Le français en Afrique subsaharienne a été très peu traité sous cet angle. Le premier piège écarté par l’auteur est celui d’une focalisation sur le français dit standard, objet de tous les fantasmes. Une intelligence fine écarte un second piège: celui d’un français d’Afrique. Et c’est la langue telle qu’elle est effectivement parlée avec ses spécificités ici ou là que le sociolinguiste prend pour objet. Et c’est avec beaucoup de bonheur que le lecteur découvre que l’auteur explicite une étrange permanence de la langue qui change de lieu: sa capacité d’ouverture, preuve de sa malléabilité. L’ouvrage révèle, et c’est la conclusion vers laquelle se dirige l’ouvrage tout entier, l’existence non pas d’un français d’Afrique, mais des français d’Afrique, comme il existe le français de France, le français de Belgique, le français du Canada, etc. Voici ce que l’on peut lire pp. 169-170: «Dans une étude qui porte sur la vitalité même d’une langue, toute manière particulière de parler, transgression des règles structurelles, phonétiques, phono logiques, prosodiques, morphosyntaxiques, tous les écarts entre forme traditionnelle et forme nouvelle méritent attention. L’inattendu et le gauchissement - de la langue libérée de ses contraintes traditionnelles - sont au coeur même de la malléabilité de toute langue vivante. Nul doute que cette distorsion observée ici ou là est une nécessité comme un appel décidé dans la communication ici, là, là-bas, au faîte de la parole encore du lieu tangible. Quoi qu’il en soit, on entend ici la différence entre le français
d’ici, de là, de là-bas (cf. chap. 2).
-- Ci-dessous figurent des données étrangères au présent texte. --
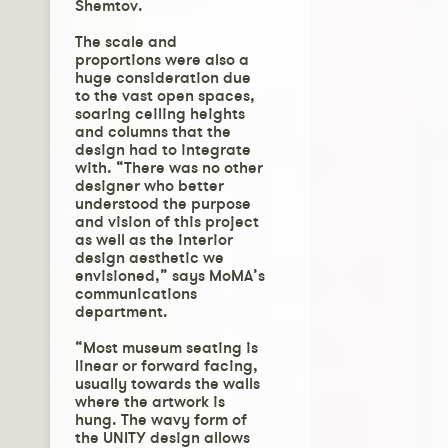
Shemtov.
The scale and
proportions were also a
huge consideration due
to the vast open spaces,
soaring ceiling heights
and columns that the
design had to integrate
with. “There was no other
designer who better
understood the purpose
and vision of this project
as well as the interior
design aesthetic we
envisioned,” says MoMA’s
communications
department.
“Most museum seating is
linear or forward facing,
usually towards the walls
where the artwork is
hung. The wavy form of
the UNITY design allows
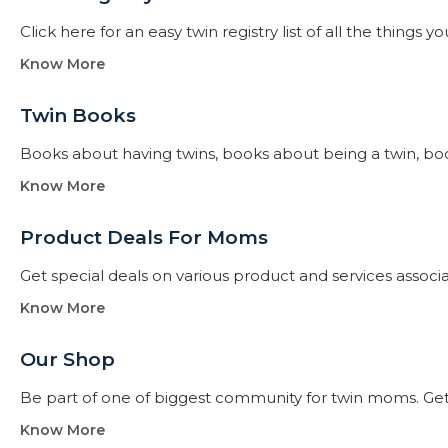
Click here for an easy twin registry list of all the thing
Know More
Twin Books​
Books about having twins, books about being a twin, books f
Know More
Product Deals For Moms
Get special deals on various product and services assoc
Know More
Our Shop
Be part of one of biggest community for twin moms. Get
Know More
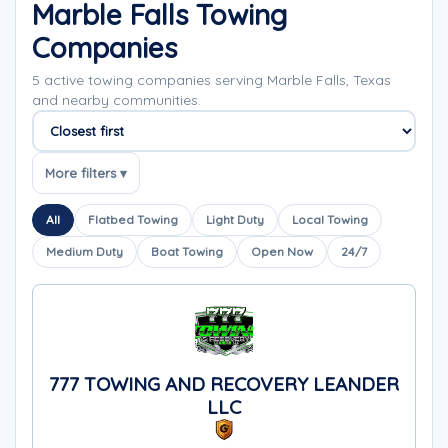
Marble Falls Towing
Companies
5 active towing companies serving Marble Falls, Texas
and nearby communities.
Sort companies
More filters ▾
All
Flatbed Towing
Light Duty
Local Towing
Medium Duty
Boat Towing
Open Now
24/7
777 TOWING AND RECOVERY LEANDER
LLC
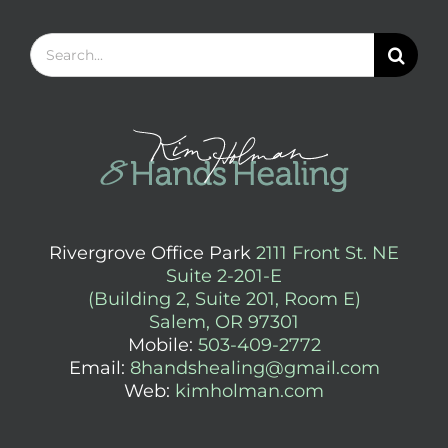
Search
for:
Rivergrove Office Park
2111 Front St. NE
Suite 2-201-E
(Building 2, Suite 201, Room E)
Salem, OR 97301
Mobile:
503-409-2772
Email:
8handshealing@gmail.com
Web:
kimholman.com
Des français qui troublent et transforment le français dit standard, des français qui construisent et inventent et qui par-là sont tout proches «du plus vrai de chacun des locuteurs et de chacun des lieux tangibles». Aussi, la distinction n’est sûrement pas entre le «français standard» et le «français d’Afrique», mais entre le français de France et le français du Mali, entre le français du Tchad et le français du Gabon, entre le français de Belgique et le français du Congo-Brazzaville, etc. Voici la langue alors parole partout où elle est parlée, qui s’étend, qui se multiplie et se répond à elle-même en échos sonores: la langue, telle qu’elle est parlée ici ou là, privilégie la réalité plutôt que le rêve, une norme locale plutôt que la Norme [...]»
Parmi les très grandes qualités de cet ouvrage, on saluera, en outre, la langue vivante, alerte, efficace et fort agréable à lire. Cette éclaircie de l’écriture est, à n’en point douter, passionnante et donne envie de relire cet ouvrage.